In the plantations of Sri Lanka, Hindu women patiently pick tea buds by hand, each picking about 20kg a day and traveling 16 kilometers a day
As I came to the end of my trip, I felt that there were still some emotions to experience. A seaplane was waiting for me at Castlereagh Lake to take me to Yala National Park in just over 45 minutes on a scenic flight that allowed me to discover Sri Lanka from another perspective.
I flew over tea plantations, rice paddies, and fields dotted with the white of Buddhist temples scattered across the island and passed through the clouds, very close to Adam's Peak, Sri Lanka's 2,243-meter-high sacred mountain.
A safari by the sea
In Yala, an exciting safari awaited me in one of the island's 20 national parks. The peculiarity of this one is that it is touching the coast, next to the sea. Elephants, water oxen, birds, butterflies, crocodiles, monkeys, and the famous leopards are some of the species that can be spotted silently from the 4x4 SUV accompanied by the ranger.
That night I slept in a luxury camp, in the middle of the jungle, in an exclusive futuristic design tent decorated in a vintage style that reminded me of the safari camps of the great travelers and settlers of the early twentieth century.
It was the first time I saw and smelled the sea on this trip, and truth be told, between the cocktails at sunset and the dinner on the sand under the moonlight sat at an oil-lantern-lit table, it would have been easy to stay in that magical corner of the island for a few more days.

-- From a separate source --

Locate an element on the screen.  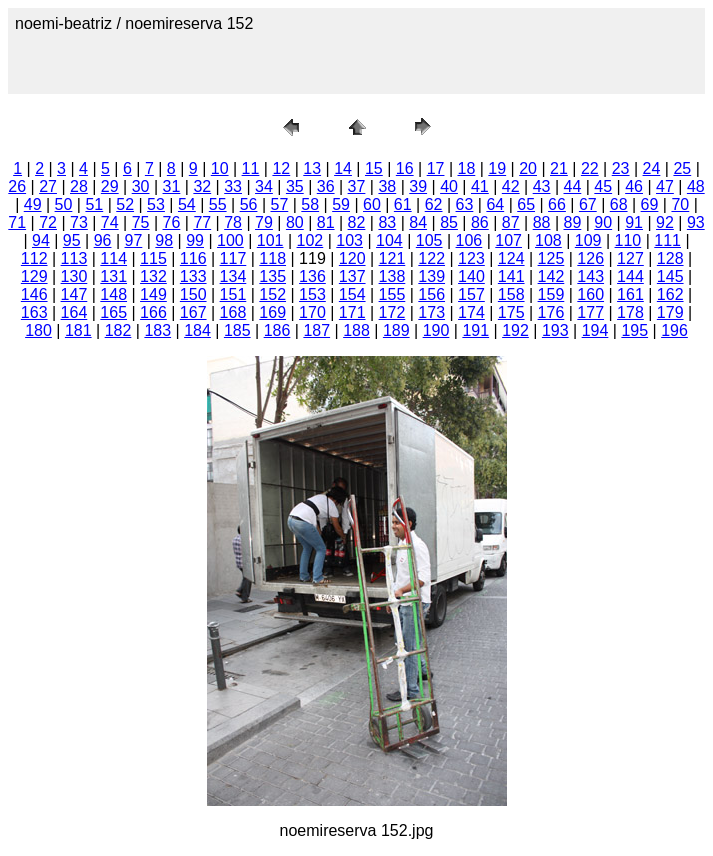 179 is located at coordinates (670, 312). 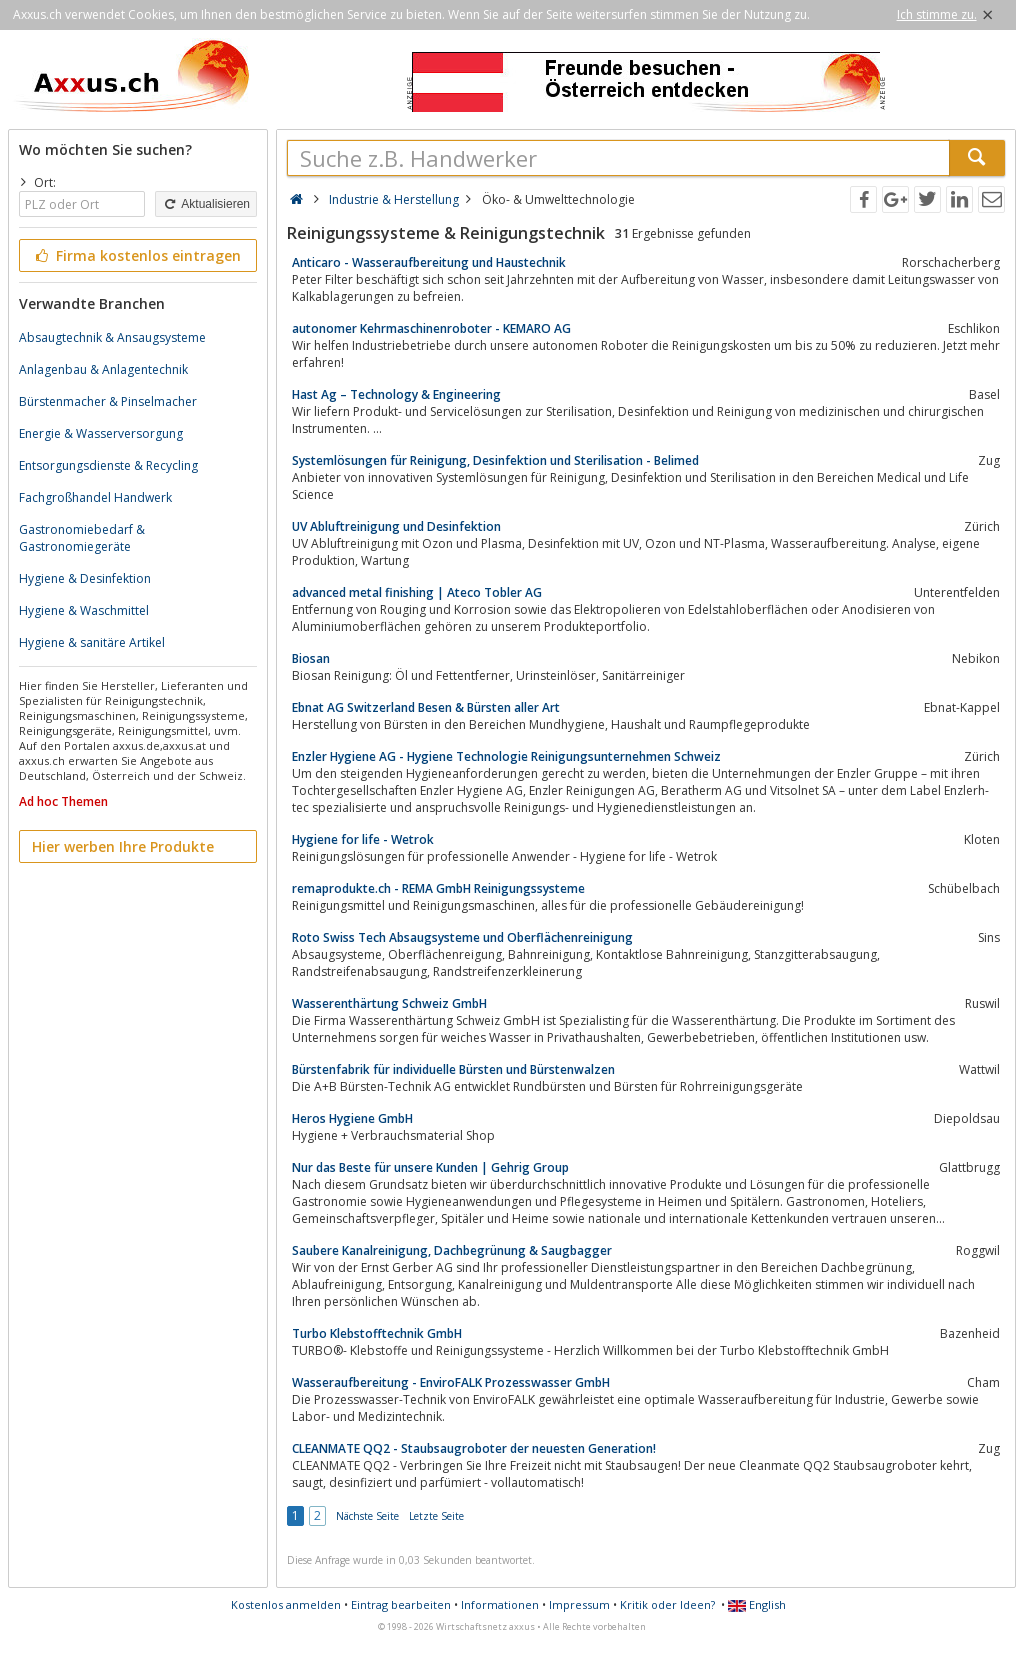 This screenshot has width=1016, height=1670. What do you see at coordinates (103, 369) in the screenshot?
I see `Anlagenbau & Anlagentechnik` at bounding box center [103, 369].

But my adventure continued to the very last moment, at Galle Fort. This fort was built by the Portuguese in 1588 and expanded by the Dutch in 1649.
It is perhaps the most "European" city in Sri Lanka, with its colonial buildings (some of them converted into charming boutique hotels), vibrant restaurants, churches that coexist with Buddhist temples and mosques, tuc-tucs and cars with retro aesthetics, and its iconic promenade-waterfront wall that ends at one of the most photogenic lighthouses in the world.
Sri Lanka is like a hug for the soul. It is an island to walk on barefoot and soak up its colors, aromas, and spirituality. It is one to be reflected in the kind and infinite smile of its people, to whom neither the colonial invasions, the civil war of 26 years, nor the tsunami of 2004, have been able to erase that generous spirit and that capacity that characterizes them to live, value, and appreciate their present and their day to day.